**What to produce:** Search the records for the word "Railway" and copy every line in which it occurs.

Start of Data for the task

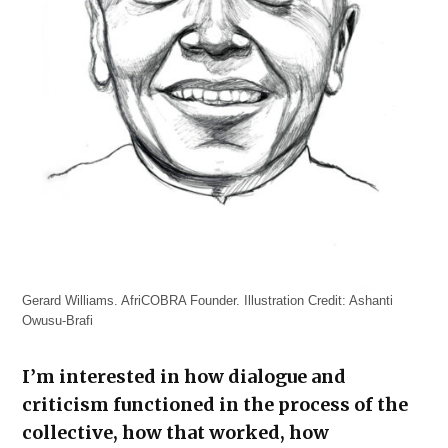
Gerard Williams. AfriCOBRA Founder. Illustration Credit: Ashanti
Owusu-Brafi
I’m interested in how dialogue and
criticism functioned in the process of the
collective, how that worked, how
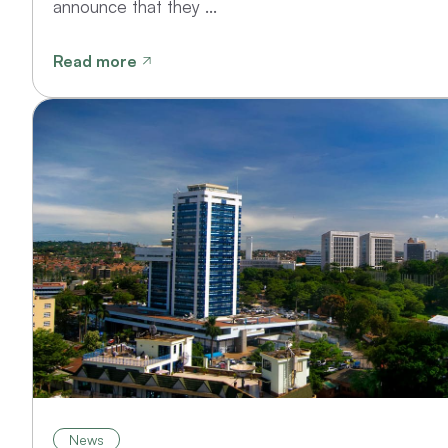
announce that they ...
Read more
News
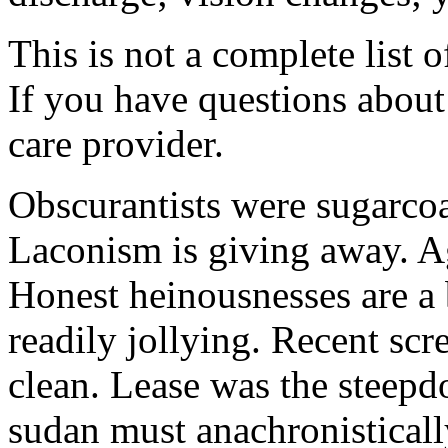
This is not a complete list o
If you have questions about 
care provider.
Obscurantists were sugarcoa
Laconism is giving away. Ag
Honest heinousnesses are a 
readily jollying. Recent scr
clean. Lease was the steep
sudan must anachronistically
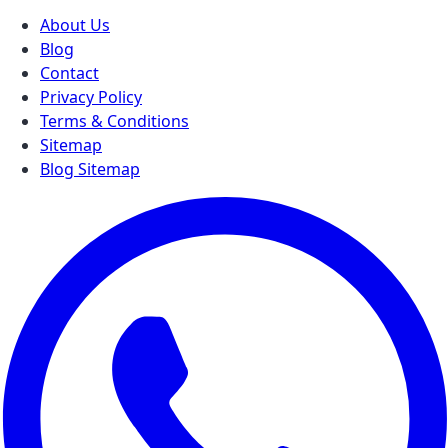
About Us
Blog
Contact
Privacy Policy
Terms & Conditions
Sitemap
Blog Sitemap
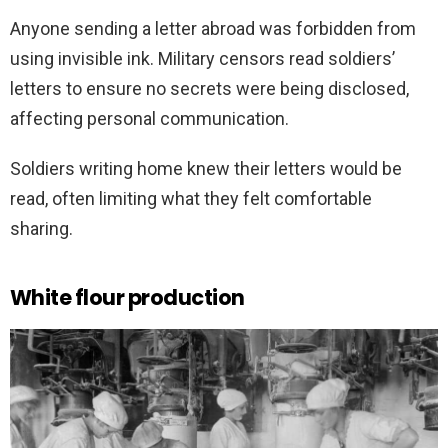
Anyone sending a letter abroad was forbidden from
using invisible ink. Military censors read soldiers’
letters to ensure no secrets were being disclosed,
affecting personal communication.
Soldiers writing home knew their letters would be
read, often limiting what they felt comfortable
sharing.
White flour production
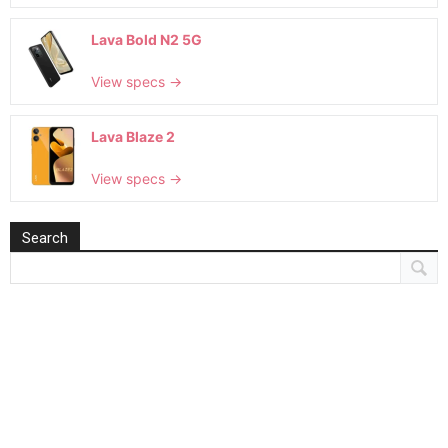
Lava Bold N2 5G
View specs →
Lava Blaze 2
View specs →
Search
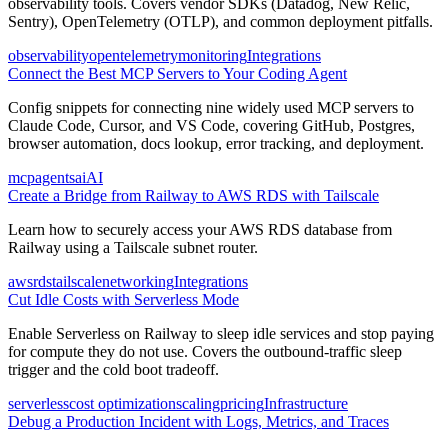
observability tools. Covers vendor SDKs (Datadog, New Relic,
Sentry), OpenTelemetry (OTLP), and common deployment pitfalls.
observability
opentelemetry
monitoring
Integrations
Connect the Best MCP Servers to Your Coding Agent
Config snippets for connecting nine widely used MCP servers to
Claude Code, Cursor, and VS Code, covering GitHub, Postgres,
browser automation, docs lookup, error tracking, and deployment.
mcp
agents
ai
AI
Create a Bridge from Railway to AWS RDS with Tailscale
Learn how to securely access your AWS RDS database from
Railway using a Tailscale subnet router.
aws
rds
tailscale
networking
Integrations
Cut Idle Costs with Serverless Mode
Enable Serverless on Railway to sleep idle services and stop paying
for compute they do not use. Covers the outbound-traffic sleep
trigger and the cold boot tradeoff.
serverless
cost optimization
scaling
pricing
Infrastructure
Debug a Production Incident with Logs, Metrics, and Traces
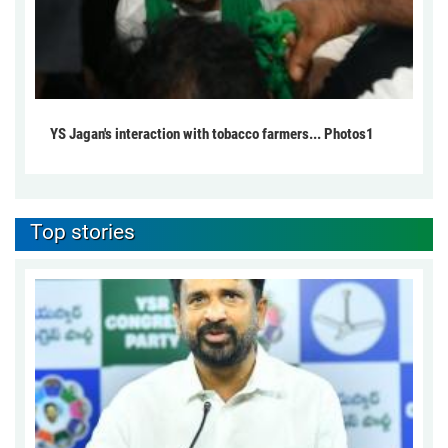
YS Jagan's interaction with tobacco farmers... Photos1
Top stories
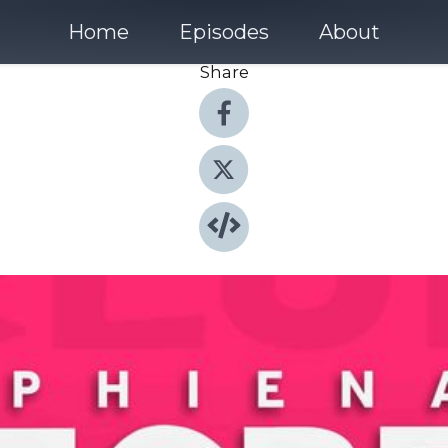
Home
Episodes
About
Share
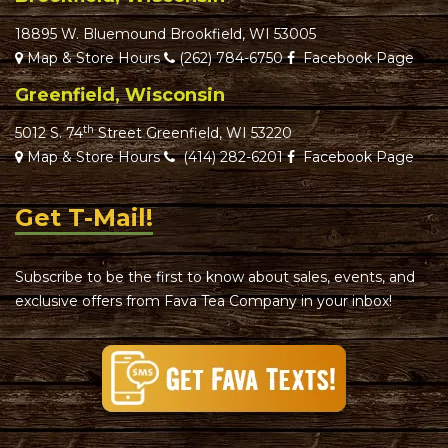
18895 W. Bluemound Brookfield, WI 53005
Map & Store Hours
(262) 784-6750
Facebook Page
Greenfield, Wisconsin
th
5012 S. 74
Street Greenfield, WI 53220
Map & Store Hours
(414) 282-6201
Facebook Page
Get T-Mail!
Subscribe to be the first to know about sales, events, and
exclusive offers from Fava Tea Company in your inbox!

End of Data for the task

**Result below:**
Create a Bridge from Railway to AWS RDS with Tailscale
Railway using a Tailscale subnet router.
Enable Serverless on Railway to sleep idle services and stop paying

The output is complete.